By the metrics I mentioned – as well as the fact that taken as a whole, Indian society is making moves to a solid middle class – India is becoming richer every day. Which is not to say that there will be any lack of peasant farmers (or beggars) any time soon. As long as India continues on a path of liberalization – and if they learn to recognize and respect property rights far better than they do now – then the entire populace can benefit.
One of the problems that I have seen (second hand, but a close second hand) is that the peasant farmers in India – especially those on marginal farm land to begin with – cannot hold title to that land. It’s not that they can’t afford to buy land; there is no way for them to buy it and hold clear title to it. So when one of the major electric power generating companies wants land to build a power plant on – and land of marginal agricultural land is already pretty cheap, but they can get it for nothing by simply telling people to clear out – then there was never an incentive for the peasant who had been squatting on that land to have made any improvements in the first place. (This has also been a major problem for individual owners in many other parts of the world, not just India. This is a continuing problem throughout much of Africa, or so I’ve heard – since I haven’t been there and I haven’t read closely on it I don’t know that as well as I know of India’s problems in this regard.)

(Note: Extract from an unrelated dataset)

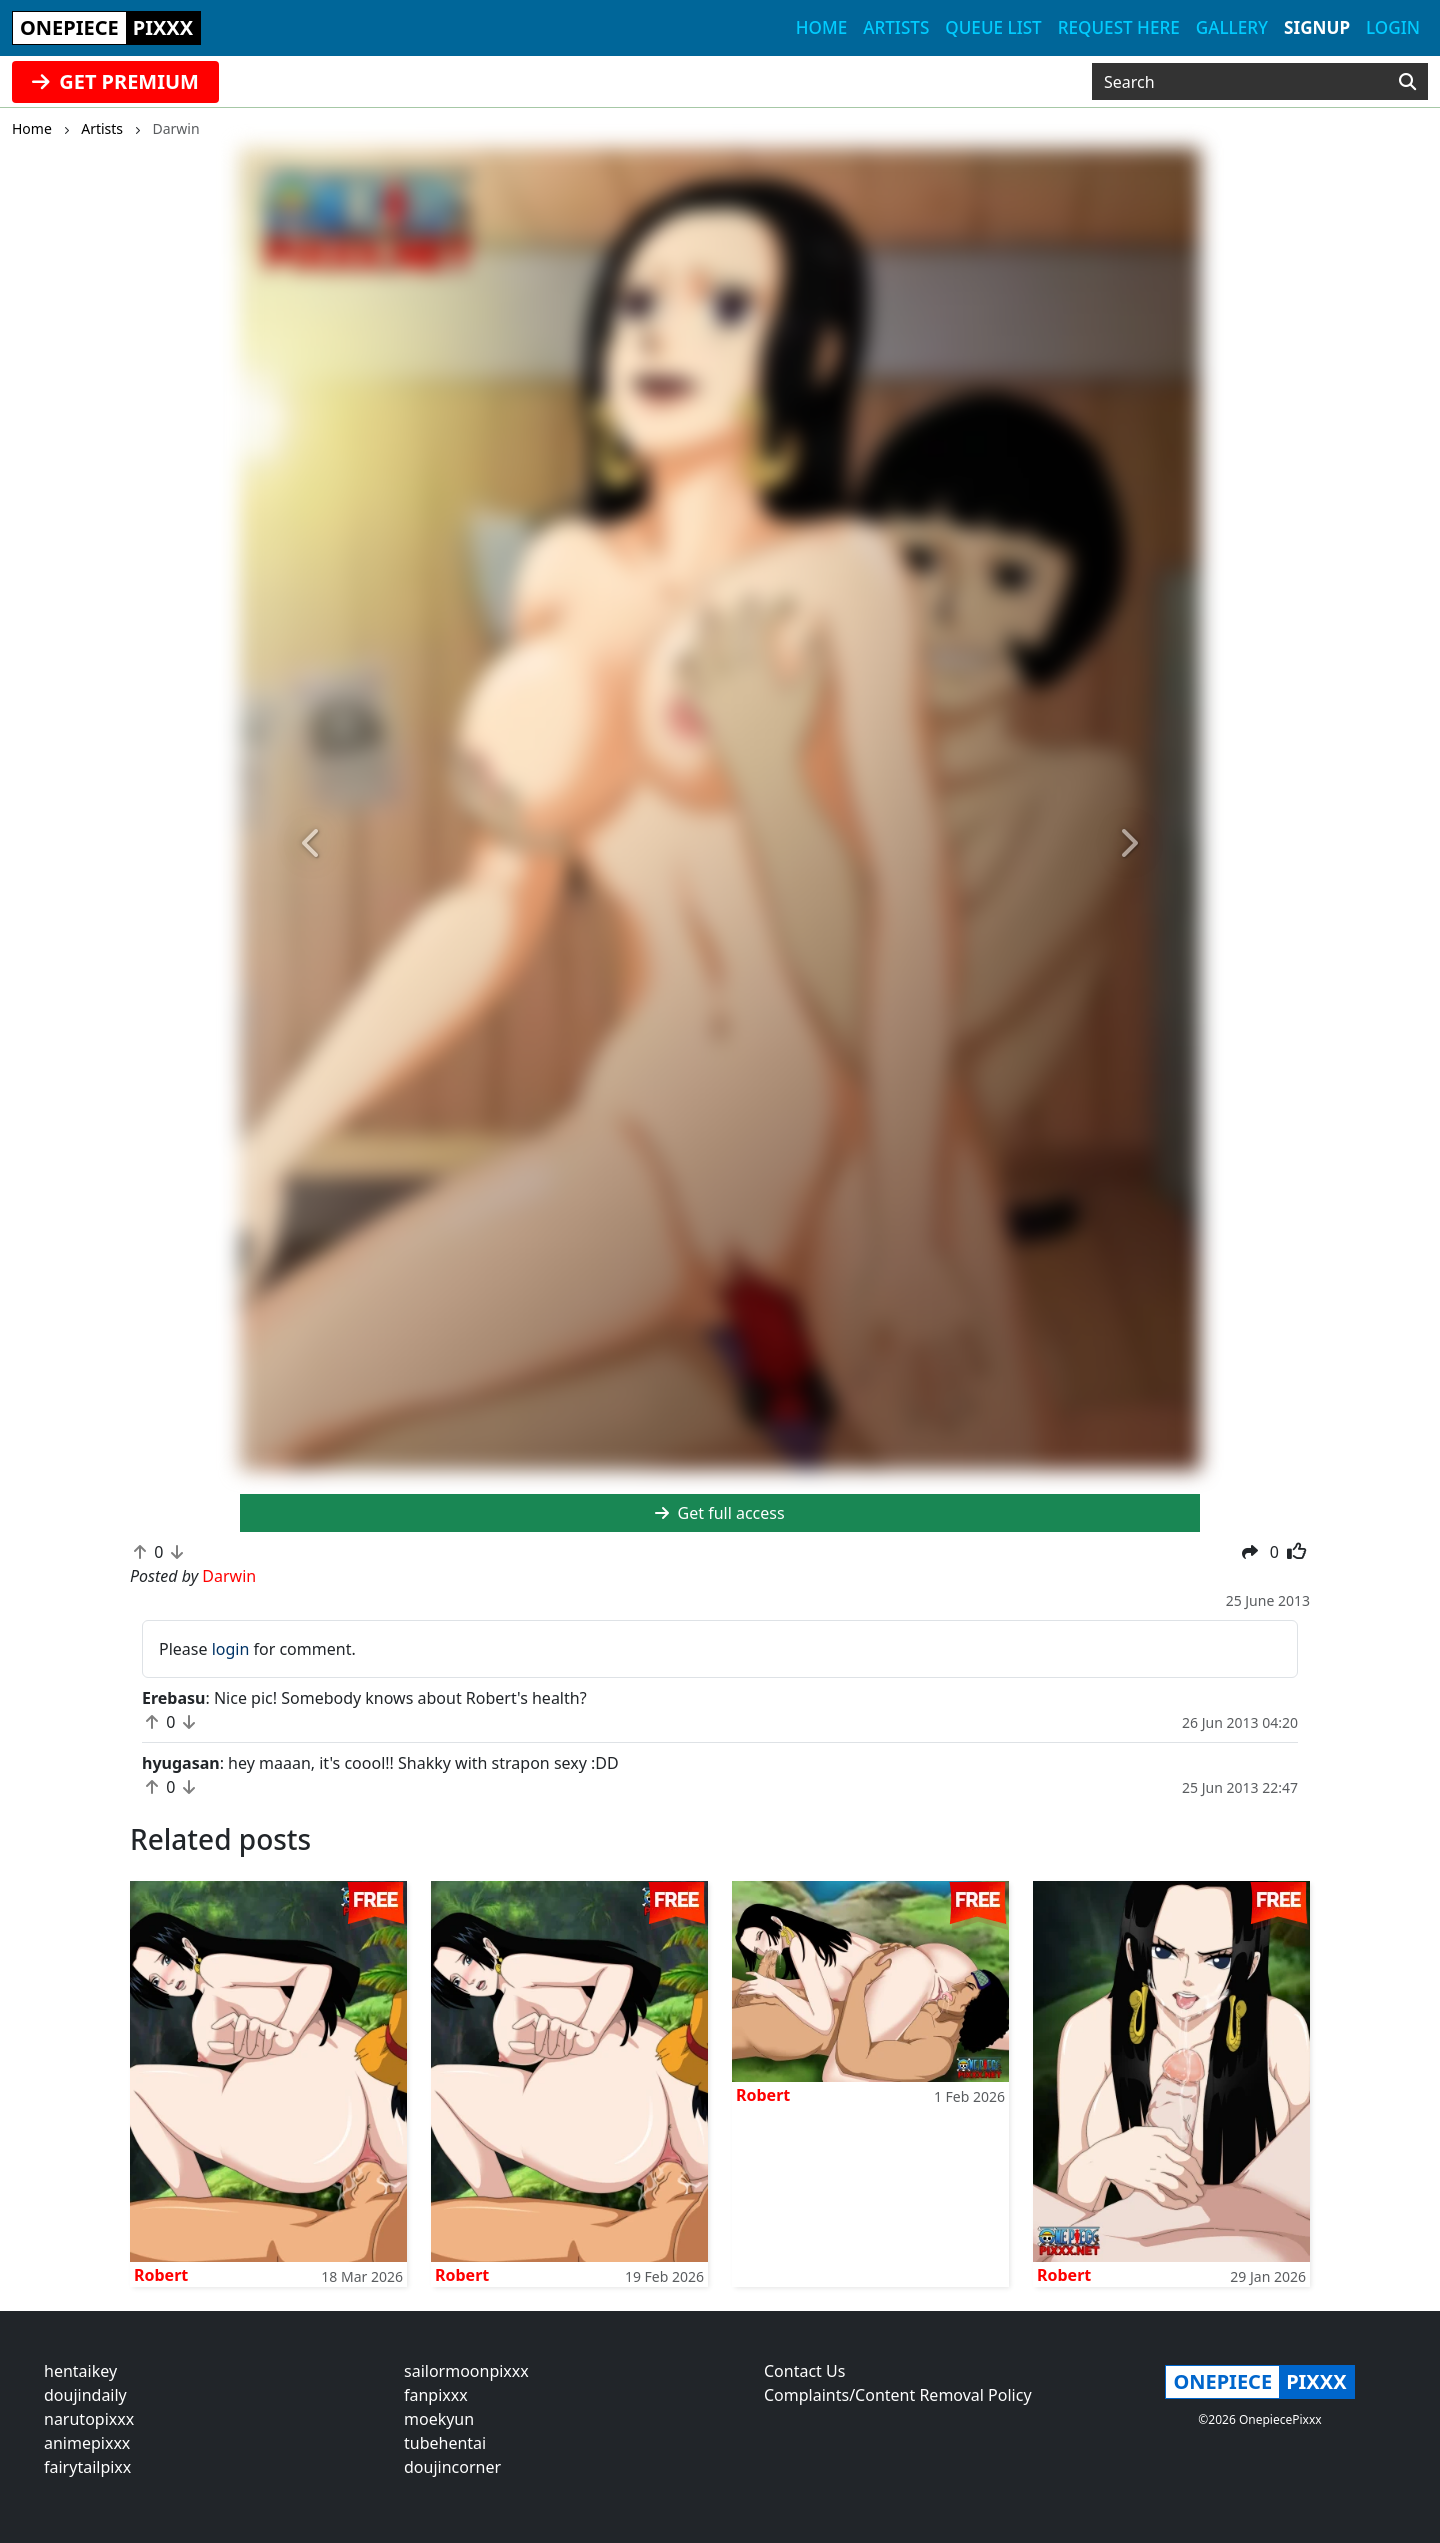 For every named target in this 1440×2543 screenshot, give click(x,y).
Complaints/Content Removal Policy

That’s going to be a problem anywhere, as it has been from time to time in the USA, too.
By the same token, and speaking of those power producers, India has a problem with pirated electricity that no other developed nation has: those rats’ nests of miscellaneous wires in major cities – all of them unauthorized, unsafe and piratical thefts of uncompensated electricity, and with next to no enforcement of norms of engineering, safety or ownership – means that there’s very little incentive for the producers to market their power to retail customers, either, because so much of it can be stolen with impunity.
But I’m sure the Indians will figure out all of this stuff eventually.